* _Data for this exercise_
━━━━━━━━━━

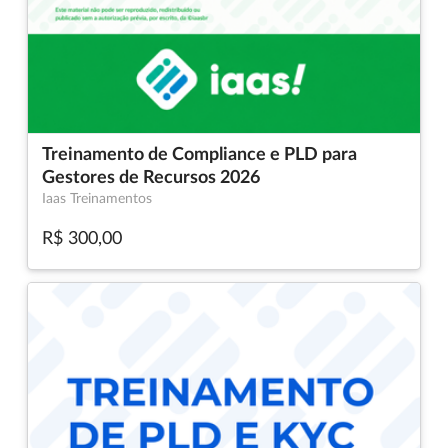
Treinamento de Compliance e PLD para
Gestores de Recursos 2026
Iaas Treinamentos
R$ 300,00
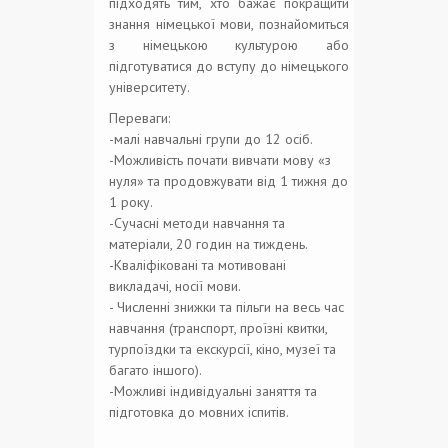
підходять тим, хто бажає покращити
знання німецької мови, познайомиться
з німецькою культурою або
підготуватися до вступу до німецького
університету.
Переваги:
​​-малі навчальні групи до 12 осіб.
-Можливість почати вивчати мову «з
нуля» та продовжувати від 1 тижня до
1 року.
-Сучасні методи навчання та
матеріали, 20 годин на тиждень.
-Кваліфіковані та мотивовані
викладачі, носії мови.
- Численні знижки та пільги на весь час
навчання (транспорт, проїзні квитки,
турпоїздки та екскурсії, кіно, музеї та
багато іншого).
-Можливі індивідуальні заняття та
підготовка до мовних іспитів.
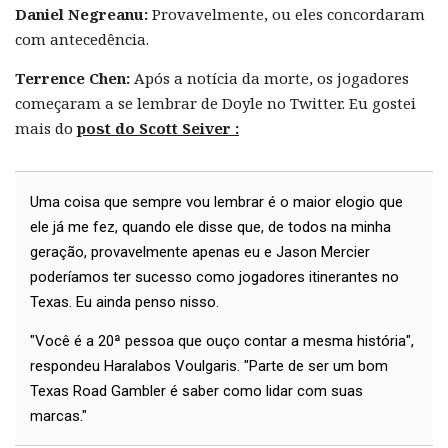
Daniel Negreanu:
Provavelmente, ou eles concordaram
com antecedência.
Terrence Chen:
Após a notícia da morte, os jogadores
começaram a se lembrar de Doyle no Twitter. Eu gostei
mais do
post do Scott Seiver :
Uma coisa que sempre vou lembrar é o maior elogio que
ele já me fez, quando ele disse que, de todos na minha
geração, provavelmente apenas eu e Jason Mercier
poderíamos ter sucesso como jogadores itinerantes no
Texas. Eu ainda penso nisso.
"Você é a 20ª pessoa que ouço contar a mesma história",
respondeu Haralabos Voulgaris. "Parte de ser um bom
Texas Road Gambler é saber como lidar com suas
marcas."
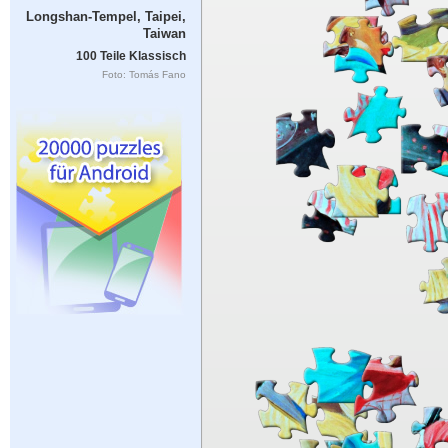
Longshan-Tempel, Taipei,
Taiwan
100 Teile Klassisch
Foto: Tomás Fano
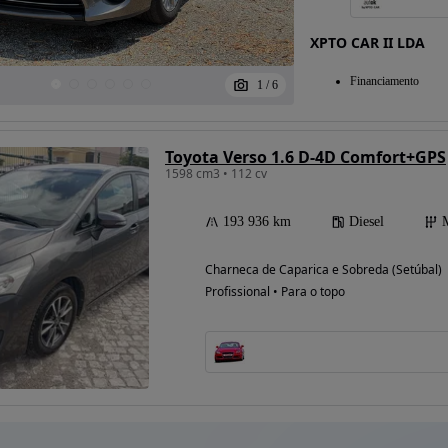
XPTO CAR II LDA
Financiamento
1
/
6
Toyota Verso 1.6 D-4D Comfort+GPS
1598 cm3 • 112 cv
193 936 km
Diesel
Charneca de Caparica e Sobreda (Setúbal)
Profissional • Para o topo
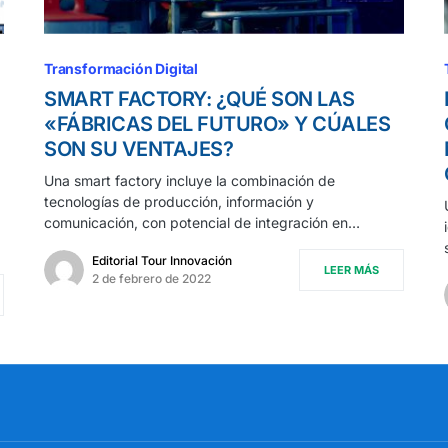
Transformación Digital
SMART FACTORY: ¿QUÉ SON LAS
«FÁBRICAS DEL FUTURO» Y CÚALES
SON SU VENTAJES?
Una smart factory incluye la combinación de
tecnologías de producción, información y
comunicación, con potencial de integración en…
Editorial Tour Innovación
LEER MÁS
2 de febrero de 2022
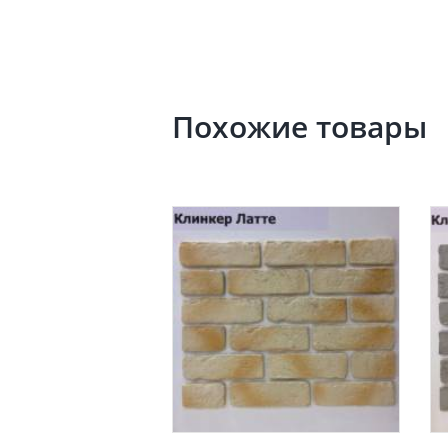
Похожие товары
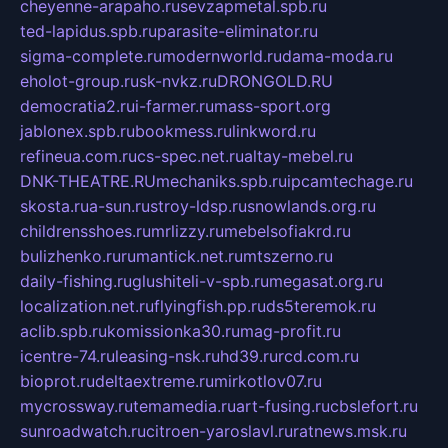
cheyenne-arapaho.ru
sevzapmetal.spb.ru
ted-lapidus.spb.ru
parasite-eliminator.ru
sigma-complete.ru
modernworld.ru
dama-moda.ru
eholot-group.ru
sk-nvkz.ru
DRONGOLD.RU
democratia2.ru
i-farmer.ru
mass-sport.org
jablonex.spb.ru
bookmess.ru
linkword.ru
refineua.com.ru
cs-spec.net.ru
altay-mebel.ru
DNK-THEATRE.RU
mechaniks.spb.ru
ipcamtechage.ru
skosta.ru
a-sun.ru
stroy-ldsp.ru
snowlands.org.ru
childrensshoes.ru
mrlizzy.ru
mebelsofiakrd.ru
bulizhenko.ru
rumantick.net.ru
mtszerno.ru
daily-fishing.ru
glushiteli-v-spb.ru
megasat.org.ru
localization.net.ru
flyingfish.pp.ru
ds5teremok.ru
aclib.spb.ru
komissionka30.ru
mag-profit.ru
icentre-74.ru
leasing-nsk.ru
hd39.ru
rcd.com.ru
bioprot.ru
deltaextreme.ru
mirkotlov07.ru
mycrossway.ru
temamedia.ru
art-fusing.ru
cbslefort.ru
sunroadwatch.ru
citroen-yaroslavl.ru
ratnews.msk.ru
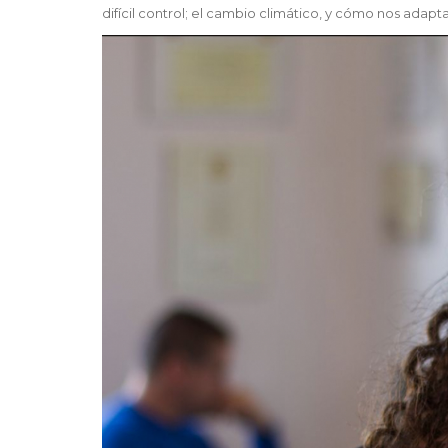
difícil control; el cambio climático, y cómo nos adap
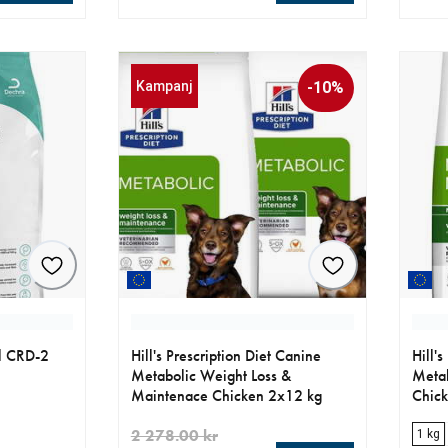
r
aktuellt pris 209.00 kr
aktue
Kampanj
-10%
ol CRD-2
Hill's Prescription Diet Canine
Hill'
Metabolic Weight Loss &
Metab
Maintenace Chicken 2x12 kg
Chic
2 278.00 kr
1 kg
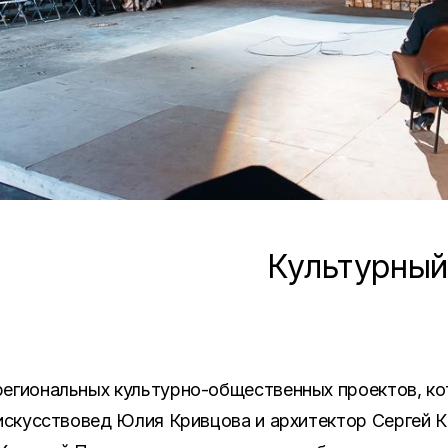
Культурный
региональных культурно-общественных проектов, ко
 искусствовед Юлия Кривцова и архитектор Сергей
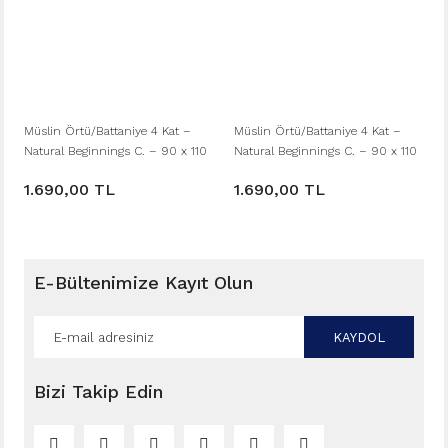
Müslin Örtü/Battaniye 4 Kat –
Müslin Örtü/Battaniye 4 Kat –
Natural Beginnings C. – 90 x 110
Natural Beginnings C. – 90 x 110
- Vanilla
- Natural
1.690,00 TL
1.690,00 TL
E-Bültenimize Kayıt Olun
KAYDOL
Bizi Takip Edin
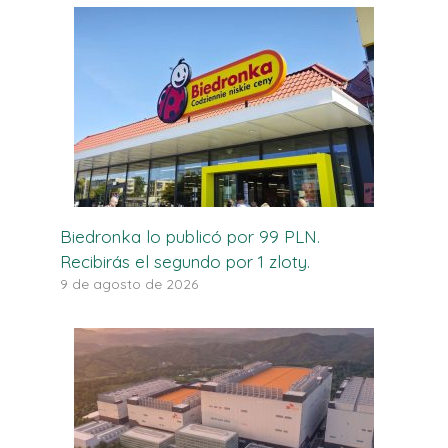
Biedronka lo publicó por 99 PLN.
Recibirás el segundo por 1 zloty.
9 de agosto de 2026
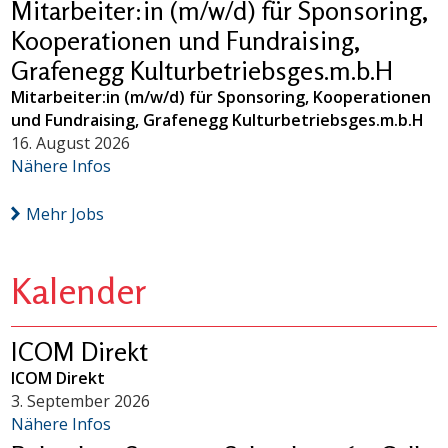
Mitarbeiter:in (m/w/d) für Sponsoring,
Kooperationen und Fundraising,
Grafenegg Kulturbetriebsges.m.b.H
Mitarbeiter:in (m/w/d) für Sponsoring, Kooperationen
und Fundraising, Grafenegg Kulturbetriebsges.m.b.H
16. August 2026
Nähere Infos
Mehr Jobs
Kalender
ICOM Direkt
ICOM Direkt
3. September 2026
Nähere Infos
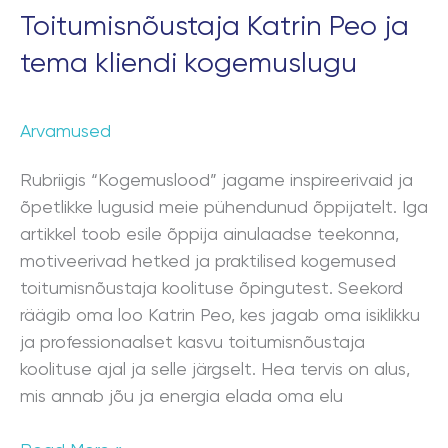
Toitumisnõustaja Katrin Peo ja
tema kliendi kogemuslugu
Arvamused
Rubriigis “Kogemuslood” jagame inspireerivaid ja
õpetlikke lugusid meie pühendunud õppijatelt. Iga
artikkel toob esile õppija ainulaadse teekonna,
motiveerivad hetked ja praktilised kogemused
toitumisnõustaja koolituse õpingutest. Seekord
räägib oma loo Katrin Peo, kes jagab oma isiklikku
ja professionaalset kasvu toitumisnõustaja
koolituse ajal ja selle järgselt. Hea tervis on alus,
mis annab jõu ja energia elada oma elu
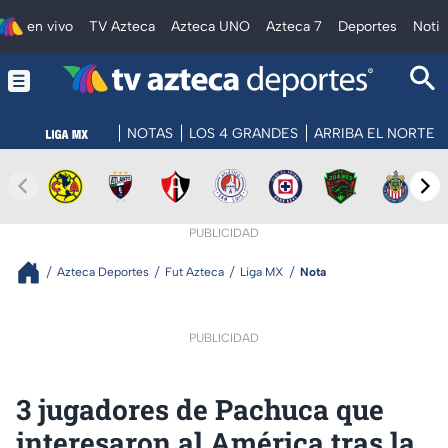
en vivo
TV Azteca
Azteca UNO
Azteca 7
Deportes
Notic
NOTAS
LOS 4 GRANDES
ARRIBA EL NORTE
PUBLICIDAD
Azteca Deportes
Fut Azteca
Liga MX
Nota
PUBLICIDAD
3 jugadores de Pachuca que
interesaron al América tras la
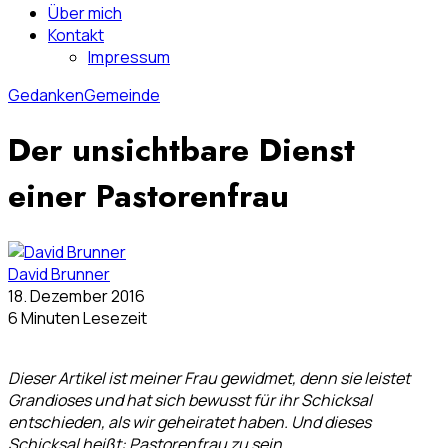
Über mich
Kontakt
Impressum
Gedanken
Gemeinde
Der unsichtbare Dienst
einer Pastorenfrau
David Brunner
18. Dezember 2016
6 Minuten Lesezeit
Dieser Artikel ist meiner Frau gewidmet, denn sie leistet
Grandioses und hat sich bewusst für ihr Schicksal
entschieden, als wir geheiratet haben. Und dieses
Schicksal heißt: Pastorenfrau zu sein.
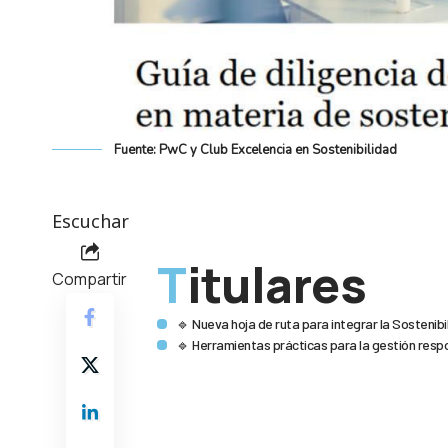
Fuente: PwC y Club Excelencia en Sostenibilidad
Escuchar
Titulares
Compartir
🔹 Nueva hoja de ruta para integrar la Sostenib
🔹 Herramientas prácticas para la gestión res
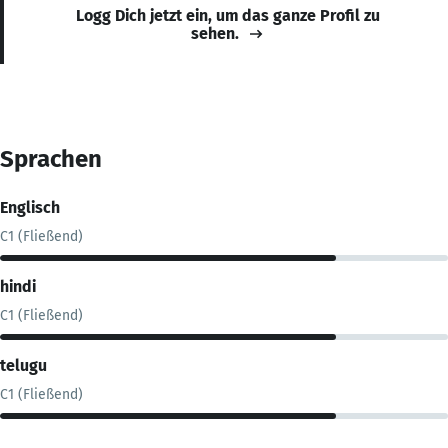
Logg Dich jetzt ein, um das ganze Profil zu
sehen.
Sprachen
Englisch
C1 (Fließend)
hindi
C1 (Fließend)
telugu
C1 (Fließend)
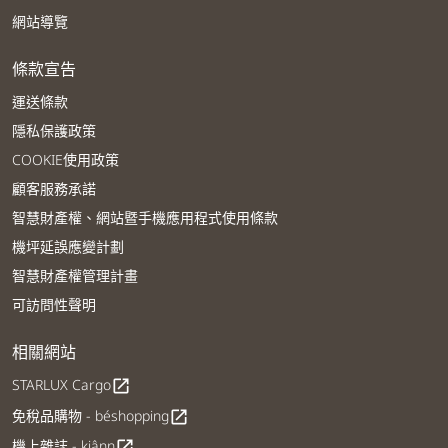
網站導覽
條款宣告
運送條款
隱私保護政策
COOKIE使用政策
顧客服務承諾
智慧財產權、網站暨手機應用程式使用條款
機坪延誤應變計劃
智慧財產權管理計畫
可訪問性聲明
相關網站
STARLUX Cargo
open_in_new
免稅品購物 - béshopping
open_in_new
機上雜誌 - kiânn
open_in_new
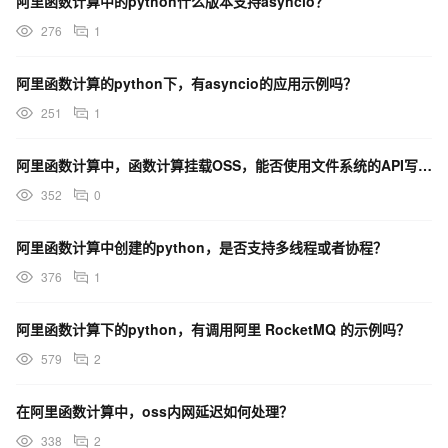
阿里函数计算中的python什么版本支持asyncio？
276
1
阿里函数计算的python下，有asyncio的应用示例吗？
251
1
阿里函数计算中，函数计算挂载OSS，能否使用文件系统的API写入大文件（几百GB）？有什么限制吗？
352
0
阿里函数计算中创建的python，是否支持多线程或者协程？
376
1
阿里函数计算下的python，有调用阿里 RocketMQ 的示例吗？
579
2
在阿里函数计算中，oss内网延迟如何处理？
338
2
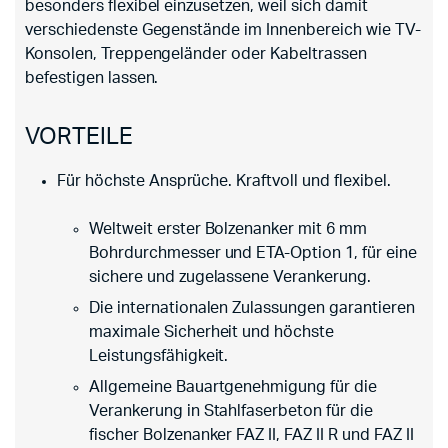
besonders flexibel einzusetzen, weil sich damit
verschiedenste Gegenstände im Innenbereich wie TV-
Konsolen, Treppengeländer oder Kabeltrassen
befestigen lassen.
VORTEILE
Für höchste Ansprüche. Kraftvoll und flexibel.
Weltweit erster Bolzenanker mit 6 mm
Bohrdurchmesser und ETA-Option 1, für eine
sichere und zugelassene Verankerung.
Die internationalen Zulassungen garantieren
maximale Sicherheit und höchste
Leistungsfähigkeit.
Allgemeine Bauartgenehmigung für die
Verankerung in Stahlfaserbeton für die
fischer Bolzenanker FAZ II, FAZ II R und FAZ II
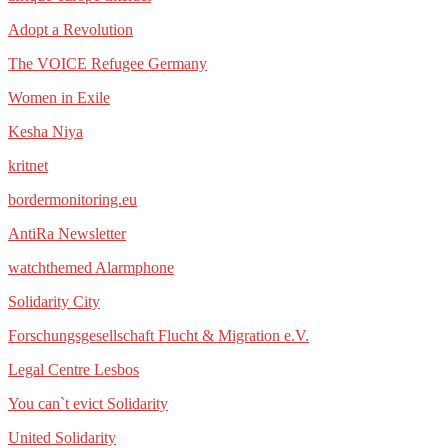
Adopt a Revolution
The VOICE Refugee Germany
Women in Exile
Kesha Niya
kritnet
bordermonitoring.eu
AntiRa Newsletter
watchthemed Alarmphone
Solidarity City
Forschungsgesellschaft Flucht & Migration e.V.
Legal Centre Lesbos
You can`t evict Solidarity
United Solidarity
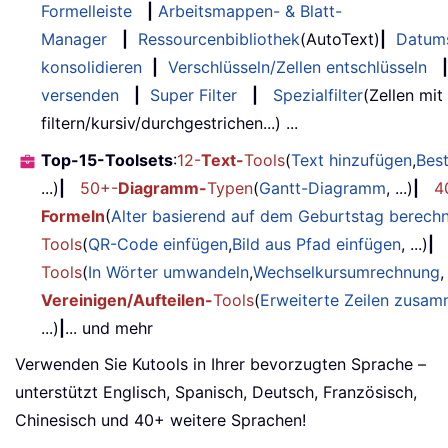
Formelleiste
|
Arbeitsmappen- & Blatt-
Manager
|
Ressourcenbibliothek
(AutoText)
|
Datum
konsolidieren
|
Verschlüsseln/Zellen entschlüsseln
|
versenden
|
Super Filter
|
Spezialfilter
(Zellen mit
filtern/kursiv/durchgestrichen...) ...
Top-15-Toolsets
:
12-
Text-
Tools
(
Text hinzufügen
,
Bes
...)
|
50+-
Diagramm-
Typen
(
Gantt-Diagramm
, ...)
|
4
Formeln
(
Alter basierend auf dem Geburtstag berech
Tools
(
QR-Code einfügen
,
Bild aus Pfad einfügen
, ...)
|
Tools
(
In Wörter umwandeln
,
Wechselkursumrechnung
,
Vereinigen/Aufteilen-
Tools
(
Erweiterte Zeilen zusa
...)
|
... und mehr
Verwenden Sie Kutools in Ihrer bevorzugten Sprache –
unterstützt Englisch, Spanisch, Deutsch, Französisch,
Chinesisch und 40+ weitere Sprachen!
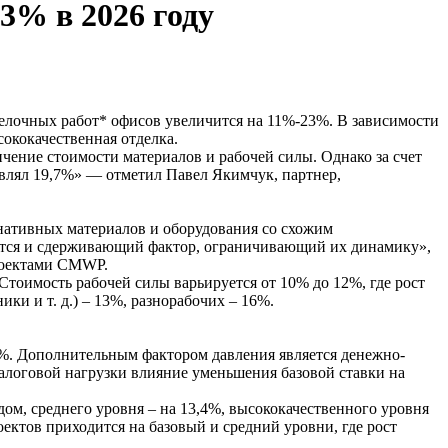
3% в 2026 году
тделочных работ* офисов увеличится на 11%-23%. В зависимости
сококачественная отделка.
ичение стоимости материалов и рабочей силы. Однако за счет
тавлял 19,7%» — отметил Павел Якимчук, партнер,
рнативных материалов и оборудования со схожим
уется и сдерживающий фактор, ограничивающий их динамику»,
роектами CMWP.
Стоимость рабочей силы варьируется от 10% до 12%, где рост
и и т. д.) – 13%, разнорабочих – 16%.
9%. Дополнительным фактором давления является денежно-
налоговой нагрузки влияние уменьшения базовой ставки на
ом, среднего уровня – на 13,4%, высококачественного уровня
оектов приходится на базовый и средний уровни, где рост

━━━━━━━━━━

* _Task_
What you return should be only the lines from the line containing "налоговой нагрузки влияние" through the end of the material above, reproduced exactly, first and last included.

* _Task output_
налоговой нагрузки влияние уменьшения базовой ставки на
ом, среднего уровня – на 13,4%, высококачественного уровня
оектов приходится на базовый и средний уровни, где рост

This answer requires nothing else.